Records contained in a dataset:

▽

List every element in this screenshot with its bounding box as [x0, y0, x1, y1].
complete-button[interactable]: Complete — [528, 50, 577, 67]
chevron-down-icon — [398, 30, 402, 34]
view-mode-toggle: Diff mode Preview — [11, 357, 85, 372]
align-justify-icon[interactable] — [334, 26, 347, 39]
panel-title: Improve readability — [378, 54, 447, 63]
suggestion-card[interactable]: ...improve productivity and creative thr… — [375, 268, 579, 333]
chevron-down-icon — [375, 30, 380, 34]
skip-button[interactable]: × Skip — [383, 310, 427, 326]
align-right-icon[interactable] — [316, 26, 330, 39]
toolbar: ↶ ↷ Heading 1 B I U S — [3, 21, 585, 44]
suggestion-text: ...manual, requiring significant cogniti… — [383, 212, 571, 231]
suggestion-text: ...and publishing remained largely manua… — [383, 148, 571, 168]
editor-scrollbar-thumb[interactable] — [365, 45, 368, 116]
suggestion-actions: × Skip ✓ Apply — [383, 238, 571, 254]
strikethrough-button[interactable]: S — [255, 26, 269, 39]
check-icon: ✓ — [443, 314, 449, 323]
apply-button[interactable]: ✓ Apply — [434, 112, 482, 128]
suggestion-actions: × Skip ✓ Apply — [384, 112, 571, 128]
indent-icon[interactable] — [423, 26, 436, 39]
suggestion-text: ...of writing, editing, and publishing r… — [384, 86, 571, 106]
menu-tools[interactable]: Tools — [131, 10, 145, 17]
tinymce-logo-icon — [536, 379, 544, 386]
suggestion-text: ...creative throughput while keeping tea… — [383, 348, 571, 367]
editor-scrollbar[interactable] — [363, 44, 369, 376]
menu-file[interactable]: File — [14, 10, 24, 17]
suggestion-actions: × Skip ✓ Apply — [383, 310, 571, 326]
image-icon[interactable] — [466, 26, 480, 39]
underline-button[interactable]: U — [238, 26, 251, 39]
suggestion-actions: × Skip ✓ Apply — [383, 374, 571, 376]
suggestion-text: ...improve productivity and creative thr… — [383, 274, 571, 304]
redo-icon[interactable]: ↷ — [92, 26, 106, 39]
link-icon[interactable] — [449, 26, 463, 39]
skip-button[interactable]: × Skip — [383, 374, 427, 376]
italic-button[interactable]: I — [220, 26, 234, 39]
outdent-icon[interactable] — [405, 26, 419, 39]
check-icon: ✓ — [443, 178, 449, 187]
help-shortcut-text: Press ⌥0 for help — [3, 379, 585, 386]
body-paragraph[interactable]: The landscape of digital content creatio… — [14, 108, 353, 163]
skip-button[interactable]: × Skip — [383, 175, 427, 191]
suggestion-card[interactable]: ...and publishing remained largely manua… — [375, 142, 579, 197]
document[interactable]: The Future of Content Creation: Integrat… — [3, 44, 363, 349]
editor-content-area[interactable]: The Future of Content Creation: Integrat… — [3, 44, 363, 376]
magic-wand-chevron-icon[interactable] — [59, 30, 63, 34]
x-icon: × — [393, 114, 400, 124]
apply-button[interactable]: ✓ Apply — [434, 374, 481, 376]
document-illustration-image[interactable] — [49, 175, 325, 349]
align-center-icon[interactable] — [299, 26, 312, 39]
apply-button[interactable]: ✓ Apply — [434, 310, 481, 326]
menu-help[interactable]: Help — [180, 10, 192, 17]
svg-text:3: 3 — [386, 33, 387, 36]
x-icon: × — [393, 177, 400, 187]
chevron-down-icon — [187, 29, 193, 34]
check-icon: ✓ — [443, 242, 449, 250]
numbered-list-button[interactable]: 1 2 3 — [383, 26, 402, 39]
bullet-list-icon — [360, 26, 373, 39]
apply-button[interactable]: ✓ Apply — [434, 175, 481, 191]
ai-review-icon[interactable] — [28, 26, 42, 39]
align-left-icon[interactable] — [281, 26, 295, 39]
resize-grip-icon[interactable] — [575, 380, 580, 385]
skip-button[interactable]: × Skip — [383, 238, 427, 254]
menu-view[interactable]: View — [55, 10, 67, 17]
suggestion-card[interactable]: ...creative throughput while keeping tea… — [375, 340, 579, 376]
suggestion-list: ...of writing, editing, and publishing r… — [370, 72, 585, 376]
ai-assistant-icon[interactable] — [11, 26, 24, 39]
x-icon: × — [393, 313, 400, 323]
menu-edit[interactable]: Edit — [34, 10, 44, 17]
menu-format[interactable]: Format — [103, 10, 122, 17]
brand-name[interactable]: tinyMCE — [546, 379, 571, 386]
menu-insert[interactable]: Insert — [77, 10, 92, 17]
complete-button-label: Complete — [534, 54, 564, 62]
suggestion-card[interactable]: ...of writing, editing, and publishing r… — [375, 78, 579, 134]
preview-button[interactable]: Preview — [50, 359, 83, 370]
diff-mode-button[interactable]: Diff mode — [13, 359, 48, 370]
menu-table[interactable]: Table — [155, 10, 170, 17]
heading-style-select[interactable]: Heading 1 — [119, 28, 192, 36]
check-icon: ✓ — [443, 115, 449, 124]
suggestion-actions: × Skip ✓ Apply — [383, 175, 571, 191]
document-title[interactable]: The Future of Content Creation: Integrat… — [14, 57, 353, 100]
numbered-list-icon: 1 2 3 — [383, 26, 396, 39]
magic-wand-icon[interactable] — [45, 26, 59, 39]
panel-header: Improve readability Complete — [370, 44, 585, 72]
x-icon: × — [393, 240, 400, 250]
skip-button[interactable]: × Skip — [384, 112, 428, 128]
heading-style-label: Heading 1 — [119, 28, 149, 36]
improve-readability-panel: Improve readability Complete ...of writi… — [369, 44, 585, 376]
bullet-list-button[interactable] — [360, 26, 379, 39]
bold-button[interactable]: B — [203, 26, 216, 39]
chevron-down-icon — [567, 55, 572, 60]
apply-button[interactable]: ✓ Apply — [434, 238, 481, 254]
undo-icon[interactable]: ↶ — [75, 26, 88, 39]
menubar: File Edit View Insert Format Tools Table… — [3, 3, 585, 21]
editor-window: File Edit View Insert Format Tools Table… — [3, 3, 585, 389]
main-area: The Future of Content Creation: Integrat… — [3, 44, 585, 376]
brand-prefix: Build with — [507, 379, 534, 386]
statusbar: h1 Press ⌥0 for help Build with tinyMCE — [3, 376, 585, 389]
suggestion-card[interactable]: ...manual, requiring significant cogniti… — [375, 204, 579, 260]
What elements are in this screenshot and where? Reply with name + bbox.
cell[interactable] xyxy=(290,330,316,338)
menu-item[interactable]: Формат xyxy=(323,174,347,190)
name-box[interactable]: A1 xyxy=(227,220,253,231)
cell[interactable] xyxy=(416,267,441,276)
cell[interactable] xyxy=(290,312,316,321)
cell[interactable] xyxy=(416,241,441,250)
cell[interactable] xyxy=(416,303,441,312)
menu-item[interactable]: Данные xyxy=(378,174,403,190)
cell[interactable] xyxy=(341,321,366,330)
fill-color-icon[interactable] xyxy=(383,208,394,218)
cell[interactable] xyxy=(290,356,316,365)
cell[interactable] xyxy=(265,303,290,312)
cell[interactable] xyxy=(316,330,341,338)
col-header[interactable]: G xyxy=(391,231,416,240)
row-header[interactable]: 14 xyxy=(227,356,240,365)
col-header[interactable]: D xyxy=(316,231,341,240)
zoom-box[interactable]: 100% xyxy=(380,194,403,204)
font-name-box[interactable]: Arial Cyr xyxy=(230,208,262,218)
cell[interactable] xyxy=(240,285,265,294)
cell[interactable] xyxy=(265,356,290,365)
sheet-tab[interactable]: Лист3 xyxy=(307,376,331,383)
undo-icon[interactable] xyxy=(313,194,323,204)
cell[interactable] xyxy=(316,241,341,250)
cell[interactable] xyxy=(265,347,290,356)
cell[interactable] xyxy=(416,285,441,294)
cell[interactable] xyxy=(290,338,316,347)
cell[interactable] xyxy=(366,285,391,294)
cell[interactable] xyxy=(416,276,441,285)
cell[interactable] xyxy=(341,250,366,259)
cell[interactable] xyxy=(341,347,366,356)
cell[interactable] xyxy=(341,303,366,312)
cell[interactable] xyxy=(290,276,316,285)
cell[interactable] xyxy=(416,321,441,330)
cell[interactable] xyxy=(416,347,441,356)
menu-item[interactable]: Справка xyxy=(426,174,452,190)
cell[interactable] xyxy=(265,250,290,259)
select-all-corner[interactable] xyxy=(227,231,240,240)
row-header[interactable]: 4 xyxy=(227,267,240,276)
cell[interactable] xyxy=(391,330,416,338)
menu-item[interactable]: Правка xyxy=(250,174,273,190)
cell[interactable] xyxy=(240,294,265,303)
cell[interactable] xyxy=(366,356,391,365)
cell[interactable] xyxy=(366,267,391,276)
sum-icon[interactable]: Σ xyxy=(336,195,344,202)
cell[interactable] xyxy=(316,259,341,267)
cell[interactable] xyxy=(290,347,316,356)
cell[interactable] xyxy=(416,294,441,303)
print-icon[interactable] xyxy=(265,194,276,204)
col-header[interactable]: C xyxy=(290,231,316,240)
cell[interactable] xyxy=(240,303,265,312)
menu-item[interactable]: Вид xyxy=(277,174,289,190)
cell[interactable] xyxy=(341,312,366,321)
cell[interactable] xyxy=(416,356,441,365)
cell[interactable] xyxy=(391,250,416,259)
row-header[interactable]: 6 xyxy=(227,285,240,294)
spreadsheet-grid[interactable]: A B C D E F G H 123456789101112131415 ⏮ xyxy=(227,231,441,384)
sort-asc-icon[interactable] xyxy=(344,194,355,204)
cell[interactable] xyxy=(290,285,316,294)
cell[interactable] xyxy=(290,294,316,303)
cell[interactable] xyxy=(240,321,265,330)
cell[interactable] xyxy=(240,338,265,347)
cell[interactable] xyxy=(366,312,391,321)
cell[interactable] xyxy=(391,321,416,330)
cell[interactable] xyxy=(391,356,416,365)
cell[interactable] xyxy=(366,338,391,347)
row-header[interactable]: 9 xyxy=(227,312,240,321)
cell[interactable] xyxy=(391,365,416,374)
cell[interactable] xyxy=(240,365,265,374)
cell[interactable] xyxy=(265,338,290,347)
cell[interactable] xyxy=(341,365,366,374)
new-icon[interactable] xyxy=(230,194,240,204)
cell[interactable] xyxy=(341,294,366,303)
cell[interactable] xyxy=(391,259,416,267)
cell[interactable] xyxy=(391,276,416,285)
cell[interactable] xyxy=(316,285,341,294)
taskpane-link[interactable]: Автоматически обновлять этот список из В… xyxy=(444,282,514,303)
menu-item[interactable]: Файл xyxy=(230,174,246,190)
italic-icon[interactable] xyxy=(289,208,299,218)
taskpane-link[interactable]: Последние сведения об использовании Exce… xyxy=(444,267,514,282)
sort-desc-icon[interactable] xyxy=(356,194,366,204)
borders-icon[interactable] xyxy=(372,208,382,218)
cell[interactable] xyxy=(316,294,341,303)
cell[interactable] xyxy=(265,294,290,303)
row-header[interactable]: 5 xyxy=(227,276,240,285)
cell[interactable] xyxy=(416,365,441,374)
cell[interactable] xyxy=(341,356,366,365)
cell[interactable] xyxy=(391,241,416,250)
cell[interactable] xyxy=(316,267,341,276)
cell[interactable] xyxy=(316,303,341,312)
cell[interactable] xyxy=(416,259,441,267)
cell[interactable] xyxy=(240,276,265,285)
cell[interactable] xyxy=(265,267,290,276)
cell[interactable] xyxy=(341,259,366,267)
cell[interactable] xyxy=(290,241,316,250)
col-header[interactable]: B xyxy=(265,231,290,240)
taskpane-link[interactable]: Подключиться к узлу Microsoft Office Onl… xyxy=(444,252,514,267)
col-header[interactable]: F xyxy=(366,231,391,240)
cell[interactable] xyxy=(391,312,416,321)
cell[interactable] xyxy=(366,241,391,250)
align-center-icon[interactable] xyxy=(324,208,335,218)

△

What to produce –
State how many lines above contain the word "item", and nothing more.

Task solution –
6